You can watch the talk replay on our live stream page at http://www.ktvz.com/live — and even after our evening newscasts, you can scroll back and watch.

Clinton, who noted he’s now almost 70, thanked greeters, from City Councilor Sally Russell and her daughter to COCC President Shirley Metcalf, noting that he was the first president to give a commencement address at a community college.

The former president, who spoke at Bend High back in 2008, tailored his talk to his audience, speaking largely about the future and the needs of today’s schools and college students.

“For 20 years, Hillary and I have been saying this country would solve more of its problems if it worked like a community college” – open to all, flexible and able to help people achieve various goals. “It finds a place for everyone, so we can all rise together.”

“The great task today is to create a shared prosperity that is shared not only among all Americans but the future, that is sustainable,” he said, laying out ways to raise middle-class incomes and restore upward mobility.

“This has been a rather interesting year, wouldn’t you say?” the two-term president asked. “But I do believe that love trumps hate” – one of the few references by name to Trump.

And just once did he mention Hillary’s Democratic foe, Bernie Sanders, though about a dozen Sanders supporters lined the road to the college as he arrived, with a large banner decrying NAFTA and Hillary’s “lies.”

Clinton made sure to stress that things are not as bad as critics claim – and can be better.

“In 400 years of history of economics, not a single, solitary country has recovered from a crash as bad as the one we endured in less than 10 years,” he said.

As many other global economies falter, “we are, by light years, best positioned for the next 50 years … out-performing every other big economy in the world. We’ve created 14 million new jobs in the last five years – the most since the last Democratic president, whatever his name was.”

Bill Clinton stressed a need to make college more affordable and the crushing debt more manageable, while investing in clean energy and needed modern infrastructure, such as transmission lines.

“Every reservation in the country could be making a killing in solar energy, if we had the right infrastructure,” he said.

“We need to remember that Flint, Michigan, as heart-rending as it is, is not the only community where children have high lead levels from old, rusty pipes,” he said, also calling for “affordable, rapid broadband” that would “bring every rural community into the global economy overnight.”

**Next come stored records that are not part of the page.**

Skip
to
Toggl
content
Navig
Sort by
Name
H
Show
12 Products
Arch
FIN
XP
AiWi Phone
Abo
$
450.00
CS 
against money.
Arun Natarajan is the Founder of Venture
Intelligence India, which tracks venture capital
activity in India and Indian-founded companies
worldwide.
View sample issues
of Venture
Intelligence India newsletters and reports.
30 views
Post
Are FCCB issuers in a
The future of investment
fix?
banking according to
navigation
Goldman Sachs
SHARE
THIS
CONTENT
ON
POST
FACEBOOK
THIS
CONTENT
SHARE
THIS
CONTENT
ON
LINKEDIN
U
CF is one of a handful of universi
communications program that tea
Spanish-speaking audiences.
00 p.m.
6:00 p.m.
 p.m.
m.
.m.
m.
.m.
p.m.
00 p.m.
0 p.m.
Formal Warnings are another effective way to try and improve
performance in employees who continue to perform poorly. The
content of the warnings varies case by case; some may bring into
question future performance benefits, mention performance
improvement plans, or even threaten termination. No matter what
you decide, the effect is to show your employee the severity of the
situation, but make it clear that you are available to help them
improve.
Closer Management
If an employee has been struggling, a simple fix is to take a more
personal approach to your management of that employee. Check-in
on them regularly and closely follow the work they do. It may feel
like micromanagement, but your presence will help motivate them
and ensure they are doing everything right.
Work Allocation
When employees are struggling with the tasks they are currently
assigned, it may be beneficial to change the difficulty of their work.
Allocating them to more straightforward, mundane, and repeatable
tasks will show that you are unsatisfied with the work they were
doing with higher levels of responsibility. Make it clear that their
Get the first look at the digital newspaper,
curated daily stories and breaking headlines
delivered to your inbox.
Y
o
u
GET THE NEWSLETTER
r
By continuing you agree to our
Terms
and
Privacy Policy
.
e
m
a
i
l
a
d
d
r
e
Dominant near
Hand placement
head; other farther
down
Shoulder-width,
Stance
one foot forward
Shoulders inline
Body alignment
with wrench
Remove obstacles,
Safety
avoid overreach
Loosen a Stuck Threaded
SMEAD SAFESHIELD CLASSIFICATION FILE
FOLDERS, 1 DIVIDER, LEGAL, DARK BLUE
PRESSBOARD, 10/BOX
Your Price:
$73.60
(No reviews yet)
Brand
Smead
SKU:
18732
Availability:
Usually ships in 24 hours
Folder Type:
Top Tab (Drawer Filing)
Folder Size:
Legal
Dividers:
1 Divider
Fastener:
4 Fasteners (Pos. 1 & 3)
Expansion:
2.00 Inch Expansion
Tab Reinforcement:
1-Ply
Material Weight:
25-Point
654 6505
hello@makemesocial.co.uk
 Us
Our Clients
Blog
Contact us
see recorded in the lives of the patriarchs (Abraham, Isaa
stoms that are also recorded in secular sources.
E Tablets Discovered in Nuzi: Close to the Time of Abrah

“Banking today is suffering all over America from the ‘cat on the hot stove syndrome,'” he said – a reference to the theory that cats once burned won’t get on a hot stove again – or a cold one, either.

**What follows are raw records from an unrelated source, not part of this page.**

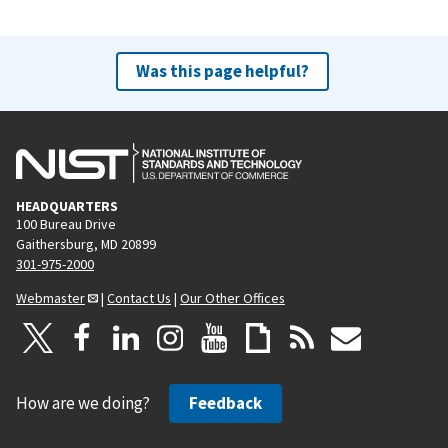
Was this page helpful?
HEADQUARTERS
100 Bureau Drive
Gaithersburg, MD 20899
301-975-2000
Webmaster
|
Contact Us
|
Our Other Offices
How are we doing?
Feedback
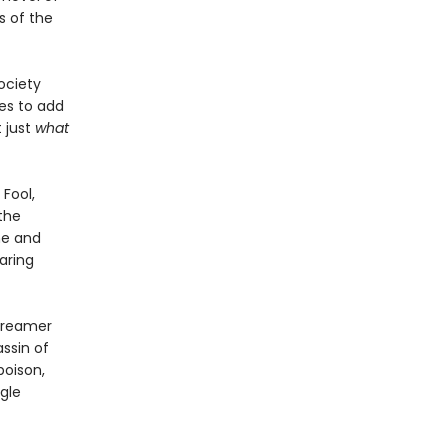
s of the
ociety
es to add
 just
what
 Fool,
the
me and
aring
 dreamer
assin of
poison,
gle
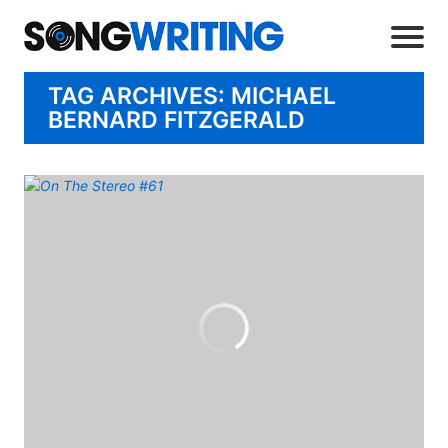
TAG ARCHIVES: MICHAEL
BERNARD FITZGERALD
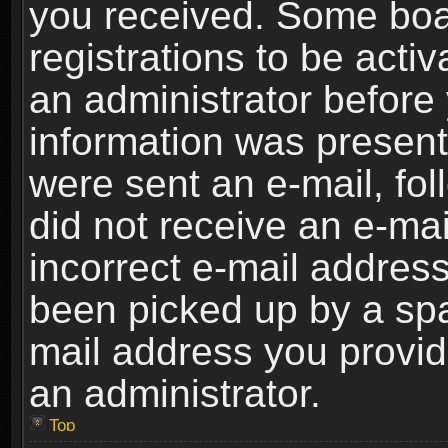
you received. Some boar
registrations to be activ
an administrator before 
information was present 
were sent an e-mail, foll
did not receive an e-ma
incorrect e-mail addres
been picked up by a spam
mail address you provide
an administrator.
Top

“Hillary wants us getting back to making small business loans again, to get us back in the top five countries in the world for business startups,” he said.

Clinton said only 20 percent of Americans have gotten a pay raise since the crash, when adjusted for inflation.

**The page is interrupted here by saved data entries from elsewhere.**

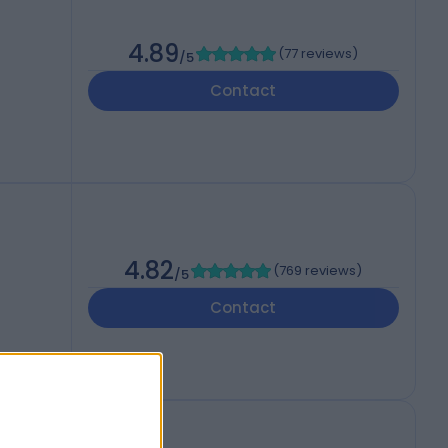
4.89
(
77 reviews
)
/5
Contact
4.82
(
769 reviews
)
/5
Contact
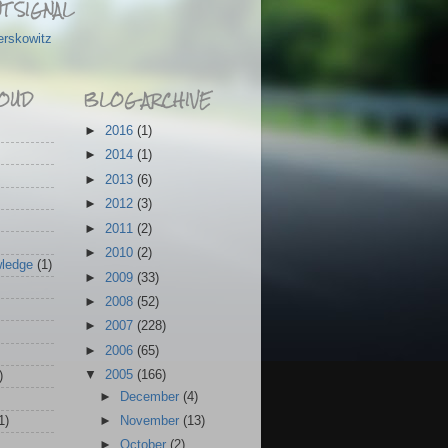
T SIGNAL
erskowitz
OUD
BLOG ARCHIVE
►
2016
(1)
►
2014
(1)
►
2013
(6)
►
2012
(3)
►
2011
(2)
►
2010
(2)
wledge
(1)
►
2009
(33)
►
2008
(52)
►
2007
(228)
►
2006
(65)
▼
2005
(166)
)
►
December
(4)
1)
►
November
(13)
►
October
(2)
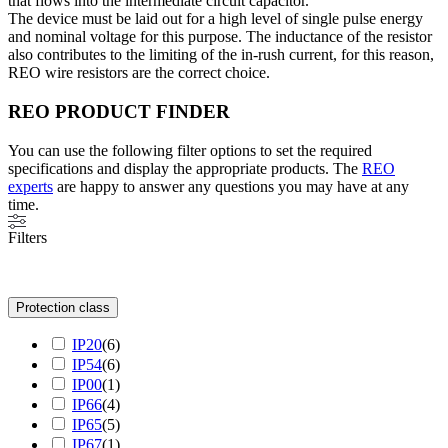
that flows into the intermediate circuit capacitor.
The device must be laid out for a high level of single pulse energy
and nominal voltage for this purpose. The inductance of the resistor
also contributes to the limiting of the in-rush current, for this reason,
REO wire resistors are the correct choice.
REO PRODUCT FINDER
You can use the following filter options to set the required
specifications and display the appropriate products. The
REO
experts
are happy to answer any questions you may have at any
time.
Filters
Protection class
IP20
(
6
)
IP54
(
6
)
IP00
(
1
)
IP66
(
4
)
IP65
(
5
)
IP67
(
1
)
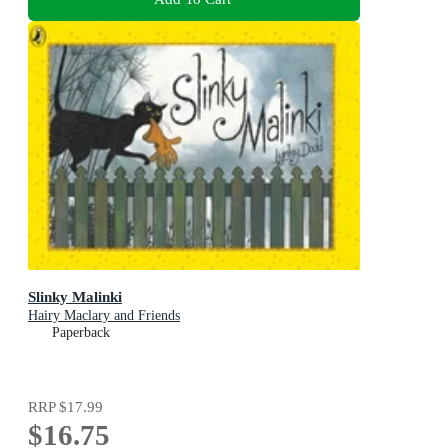
Slinky Malinki
Hairy Maclary and Friends
Paperback
RRP
$17.99
$16.75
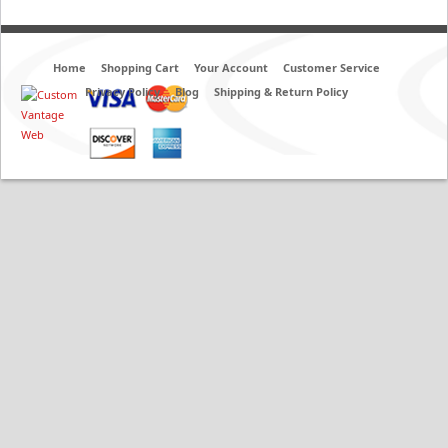
Home
Shopping Cart
Your Account
Customer Service
Privacy Policy
Blog
Shipping & Return Policy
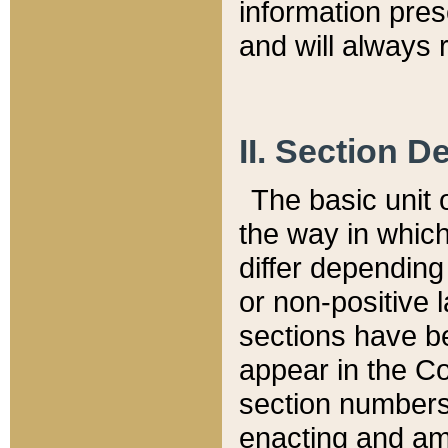
information pre
and will always r
II. Section 
The basic unit o
the way in whic
differ depending
or non-positive la
sections have be
appear in the C
section numbers,
enacting and ame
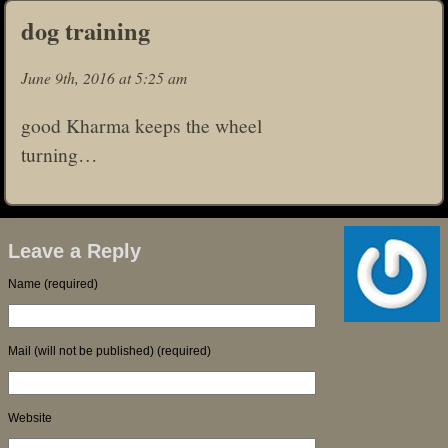
dog training
June 9th, 2016 at 5:25 am
good Kharma keeps the wheel
turning…
Leave a Reply
Name (required)
Mail (will not be published) (required)
Website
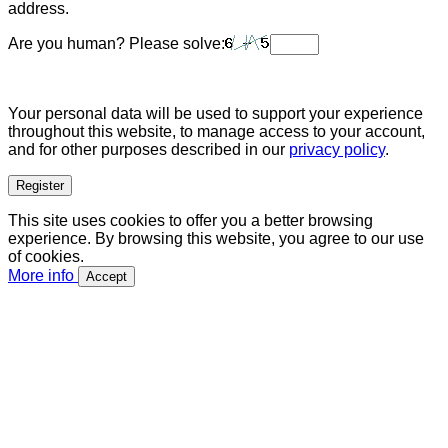
address.
Are you human? Please solve:
Your personal data will be used to support your experience
throughout this website, to manage access to your account,
and for other purposes described in our
privacy policy
.
Register
This site uses cookies to offer you a better browsing
experience. By browsing this website, you agree to our use
of cookies.
More info
Accept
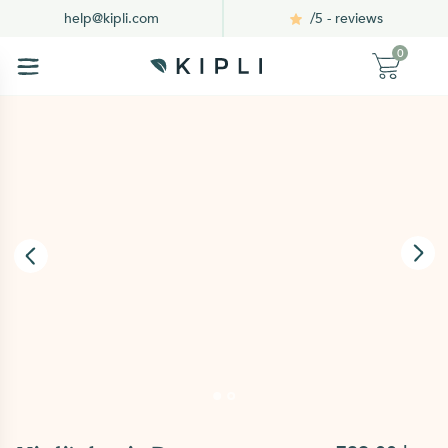
/5 - reviews
help@kipli.com
0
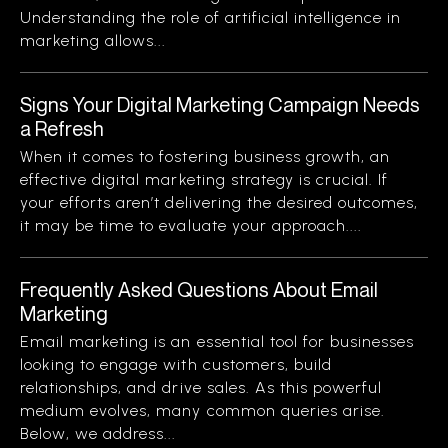
Understanding the role of artificial intelligence in
marketing allows...
Signs Your Digital Marketing Campaign Needs
a Refresh
When it comes to fostering business growth, an
effective digital marketing strategy is crucial. If
your efforts aren’t delivering the desired outcomes,
it may be time to evaluate your approach....
Frequently Asked Questions About Email
Marketing
Email marketing is an essential tool for businesses
looking to engage with customers, build
relationships, and drive sales. As this powerful
medium evolves, many common queries arise.
Below, we address...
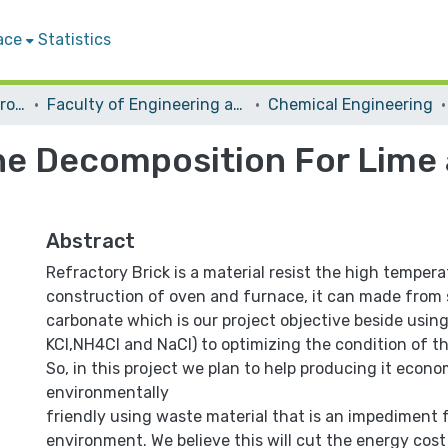
ace
Statistics
Students Graduation Projects
Faculty of Engineering and Information Technology
Chemical Engineering
ne Decomposition For Lime 
Abstract
Refractory Brick is a material resist the high tempera
construction of oven and furnace, it can made from 
carbonate which is our project objective beside using
KCl,NH4Cl and NaCl) to optimizing the condition of t
So, in this project we plan to help producing it econo
environmentally
friendly using waste material that is an impediment 
environment. We believe this will cut the energy cost 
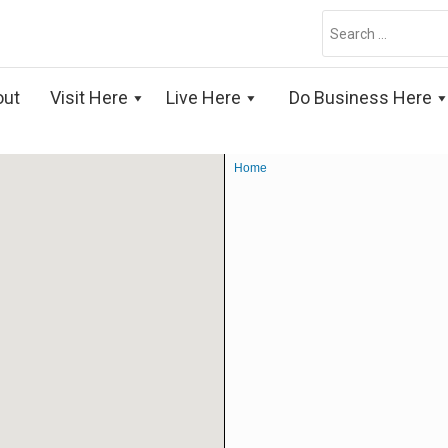
Search
for:
out
Visit Here
Live Here
Do Business Here
Home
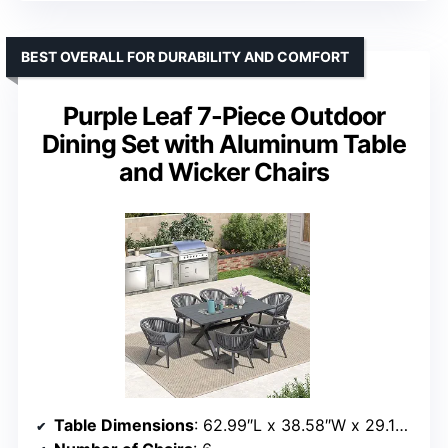
BEST OVERALL FOR DURABILITY AND COMFORT
Purple Leaf 7-Piece Outdoor
Dining Set with Aluminum Table
and Wicker Chairs
Table Dimensions
: 62.99″L x 38.58″W x 29.13″H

“Oregon did a smart job in passing this three-tiered minimum wage bill,” the former president said. “Some states can’t even get through their Republican legislatures a $10 minimum wage.”

“Corporations are not people – I don’t care what the Supreme Court said,” Clinton said. “They are creatures of special privileges by law, and in exchange they are supposed to take care of their customers, their employees and their communities.” Though he said businesses do better when they look five or seven years ahead, rather than just the next quarter, he added, “It’s just crazy – the tail is wagging the dog.”

Clinton said his wife believes in “carrots and sticks,” such as a halt to big cuts in corporate tax rates for holding stock a year and a day,. “Give ‘em a 15 percent tax credit if they fairly share their profits with their employees,” he said. “This is not a Republican or Democrat thing – it’s basic economics 101.”

Though taking issue with free tuition for all, as Sanders has proposed, Clinton did say “everyone who needs free tuition should get it.” He also called for a “huge increase in Pell Grants, to help people with living expenses,” as well as work-study programs to help hold down costs.

Clinton talked of the many Americans who can’t afford to move out of their parents’ home, and said they should be able to serve a combination of two years in AmeriCorps program and one more in any community service job, then receive nearly $24,000 tax-free to apply to their college debts.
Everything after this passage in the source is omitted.